マツダSKY特集、第3弾 ディーゼルに革命を!
掲載 更新 carview! 文:伏木 悦郎/写真:マツダ、伏木 悦郎
掲載 更新 carview! 文:伏木 悦郎/写真:マツダ、伏木 悦郎
もうひとつ切り札的なアイテムを挙げるとすれば、2ステージとあえて断わるツインターボの存在だ。コモンレールディーゼルにとってターボは必要不可欠のメカニズムであるという。その意味は、パワーやトルクなどのダイナミックパフォーマンスを得るためにあるのではなく、十分な空気量を供給して排ガスをクリーンにするところにある。ツインスクロールなどの可変ターボではなく2ステージにこだわったのは、2000rpmまでの低回転域は小さいターボで効率よく空気を供給し、それ以上は大きなターボで大量に過給する。すべては論理的な考察の結果というわけである。
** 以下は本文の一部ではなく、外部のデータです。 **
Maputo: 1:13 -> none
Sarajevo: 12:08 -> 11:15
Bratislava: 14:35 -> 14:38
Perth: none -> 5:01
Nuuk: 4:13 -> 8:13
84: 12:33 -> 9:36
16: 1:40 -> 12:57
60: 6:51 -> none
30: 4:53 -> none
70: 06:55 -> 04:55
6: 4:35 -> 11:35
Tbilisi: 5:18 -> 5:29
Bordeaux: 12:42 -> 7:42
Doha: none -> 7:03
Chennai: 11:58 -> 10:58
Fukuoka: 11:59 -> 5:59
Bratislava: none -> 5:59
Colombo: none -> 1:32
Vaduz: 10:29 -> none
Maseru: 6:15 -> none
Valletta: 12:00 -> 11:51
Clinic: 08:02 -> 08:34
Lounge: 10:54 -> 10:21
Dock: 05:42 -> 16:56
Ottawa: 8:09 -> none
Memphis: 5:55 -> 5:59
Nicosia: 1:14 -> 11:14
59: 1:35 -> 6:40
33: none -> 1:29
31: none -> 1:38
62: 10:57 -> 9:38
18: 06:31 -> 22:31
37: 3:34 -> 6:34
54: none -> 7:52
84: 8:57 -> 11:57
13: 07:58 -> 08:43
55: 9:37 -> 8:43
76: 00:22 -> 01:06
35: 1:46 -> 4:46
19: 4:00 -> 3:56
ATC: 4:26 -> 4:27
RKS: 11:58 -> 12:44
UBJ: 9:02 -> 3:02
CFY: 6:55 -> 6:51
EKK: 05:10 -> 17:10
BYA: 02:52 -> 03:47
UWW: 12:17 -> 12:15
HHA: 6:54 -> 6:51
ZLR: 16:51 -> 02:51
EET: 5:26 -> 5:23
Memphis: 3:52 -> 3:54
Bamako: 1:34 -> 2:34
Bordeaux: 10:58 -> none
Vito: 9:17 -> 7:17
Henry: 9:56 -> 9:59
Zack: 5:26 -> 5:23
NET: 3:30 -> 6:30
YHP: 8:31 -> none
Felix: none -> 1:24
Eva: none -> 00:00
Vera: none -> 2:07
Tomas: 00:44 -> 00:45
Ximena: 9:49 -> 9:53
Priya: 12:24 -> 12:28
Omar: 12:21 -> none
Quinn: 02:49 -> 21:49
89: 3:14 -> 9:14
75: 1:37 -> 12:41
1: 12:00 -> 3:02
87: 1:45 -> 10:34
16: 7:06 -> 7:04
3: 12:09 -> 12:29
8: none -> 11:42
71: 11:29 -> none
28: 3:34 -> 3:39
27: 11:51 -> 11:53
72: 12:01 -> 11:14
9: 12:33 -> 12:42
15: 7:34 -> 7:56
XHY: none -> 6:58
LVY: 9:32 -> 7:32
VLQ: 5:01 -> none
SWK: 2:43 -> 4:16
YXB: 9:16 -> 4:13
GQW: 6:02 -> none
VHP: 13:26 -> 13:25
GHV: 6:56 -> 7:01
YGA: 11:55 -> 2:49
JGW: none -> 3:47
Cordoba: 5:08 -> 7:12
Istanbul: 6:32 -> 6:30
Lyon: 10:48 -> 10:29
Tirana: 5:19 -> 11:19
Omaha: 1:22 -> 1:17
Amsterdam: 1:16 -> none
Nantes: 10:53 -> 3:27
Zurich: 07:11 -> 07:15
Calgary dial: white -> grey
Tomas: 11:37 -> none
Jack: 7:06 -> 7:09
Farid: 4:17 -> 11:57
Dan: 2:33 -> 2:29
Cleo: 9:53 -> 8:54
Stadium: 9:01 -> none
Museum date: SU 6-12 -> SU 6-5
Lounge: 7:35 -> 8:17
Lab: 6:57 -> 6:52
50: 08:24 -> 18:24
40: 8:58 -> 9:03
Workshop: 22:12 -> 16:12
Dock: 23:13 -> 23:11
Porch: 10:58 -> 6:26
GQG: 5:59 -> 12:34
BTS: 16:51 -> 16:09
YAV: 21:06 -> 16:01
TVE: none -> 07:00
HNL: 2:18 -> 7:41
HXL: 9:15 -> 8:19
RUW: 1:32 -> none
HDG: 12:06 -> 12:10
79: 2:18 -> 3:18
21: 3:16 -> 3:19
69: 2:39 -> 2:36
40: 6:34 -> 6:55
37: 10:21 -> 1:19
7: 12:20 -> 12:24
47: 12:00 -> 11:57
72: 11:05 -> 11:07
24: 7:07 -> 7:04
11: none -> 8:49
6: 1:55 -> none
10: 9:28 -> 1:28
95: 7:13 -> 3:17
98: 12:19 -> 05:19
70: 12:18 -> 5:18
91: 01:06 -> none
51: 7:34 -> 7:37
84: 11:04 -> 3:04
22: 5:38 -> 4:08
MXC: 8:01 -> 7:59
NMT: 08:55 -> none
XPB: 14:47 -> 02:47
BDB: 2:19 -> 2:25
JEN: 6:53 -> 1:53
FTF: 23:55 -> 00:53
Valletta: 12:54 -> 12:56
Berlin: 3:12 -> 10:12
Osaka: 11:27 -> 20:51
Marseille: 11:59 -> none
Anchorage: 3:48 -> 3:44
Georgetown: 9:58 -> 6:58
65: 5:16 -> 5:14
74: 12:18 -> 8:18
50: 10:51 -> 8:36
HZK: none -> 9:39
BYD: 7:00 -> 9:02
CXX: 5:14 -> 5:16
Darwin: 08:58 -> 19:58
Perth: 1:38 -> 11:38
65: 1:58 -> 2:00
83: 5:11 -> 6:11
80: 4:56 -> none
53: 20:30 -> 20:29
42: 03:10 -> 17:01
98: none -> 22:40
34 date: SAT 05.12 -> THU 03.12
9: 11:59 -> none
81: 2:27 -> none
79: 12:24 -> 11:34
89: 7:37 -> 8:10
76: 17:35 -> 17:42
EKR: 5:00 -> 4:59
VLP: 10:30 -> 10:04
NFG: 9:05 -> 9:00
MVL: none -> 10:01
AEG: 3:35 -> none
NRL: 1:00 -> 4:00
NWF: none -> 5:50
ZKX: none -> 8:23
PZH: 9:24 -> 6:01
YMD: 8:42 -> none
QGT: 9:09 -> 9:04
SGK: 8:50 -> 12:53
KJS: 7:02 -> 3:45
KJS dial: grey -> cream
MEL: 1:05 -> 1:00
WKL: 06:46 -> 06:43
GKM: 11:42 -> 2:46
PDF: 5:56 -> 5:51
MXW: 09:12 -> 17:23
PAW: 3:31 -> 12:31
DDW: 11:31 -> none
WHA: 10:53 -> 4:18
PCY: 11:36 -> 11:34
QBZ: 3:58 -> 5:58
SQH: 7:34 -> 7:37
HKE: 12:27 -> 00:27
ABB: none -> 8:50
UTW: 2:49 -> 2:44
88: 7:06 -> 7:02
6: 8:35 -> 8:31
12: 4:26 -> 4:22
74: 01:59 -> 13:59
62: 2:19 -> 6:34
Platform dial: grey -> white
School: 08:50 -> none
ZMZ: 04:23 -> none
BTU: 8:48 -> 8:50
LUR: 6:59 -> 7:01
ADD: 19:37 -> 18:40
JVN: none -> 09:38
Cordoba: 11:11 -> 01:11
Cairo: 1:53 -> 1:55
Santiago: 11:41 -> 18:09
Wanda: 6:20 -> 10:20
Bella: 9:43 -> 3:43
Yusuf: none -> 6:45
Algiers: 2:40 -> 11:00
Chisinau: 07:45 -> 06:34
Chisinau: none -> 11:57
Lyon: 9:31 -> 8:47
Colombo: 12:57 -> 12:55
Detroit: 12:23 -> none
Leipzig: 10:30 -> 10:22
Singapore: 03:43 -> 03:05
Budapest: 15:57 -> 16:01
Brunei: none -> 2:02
燃焼の基本に注目し、問題点の中にブレークスルーのポイントを見出す。その意味ではSKY-Gとも重なるが、出所が同じ鬼才:人見光夫パワートレイン開発部長の頭脳ということを考えればある種の共通点も納得が行く。SKY-Dの低圧縮比14による副次的効果として、高い圧縮圧力に耐えることから開放されたことでピストン、コンロッド、クランクシャフトなどといった構成部品の強度と質量を大幅に軽減できるようになったことがある。SKY-Gの14が高圧縮比でSKY-Dの14は低圧縮比。同じ数字が異なる評価となるところが内燃機関の奥深さということになるのだろうが、この数字の一致は生産が共通のラインで可能になるというもう一つの副産物をもたらした。
現在のマツダは乗用車のほぼ全量を国内生産で賄っている。超円高の為替環境では非常に厳しい境遇だが、SKY-Dは欧州のステージ6(ユーロ6)、北米のTier2Bin5とともに日本のポスト新長期規制にも対応している。CO2排出量は従来の138g/kmからハイブリッド領域に迫る105g/km(6速MT)を実現。SKY-DRIVEのデータは未公開だが、ここしばらくは(10年ぐらい?)は使える見込みが立ったといえそうだ。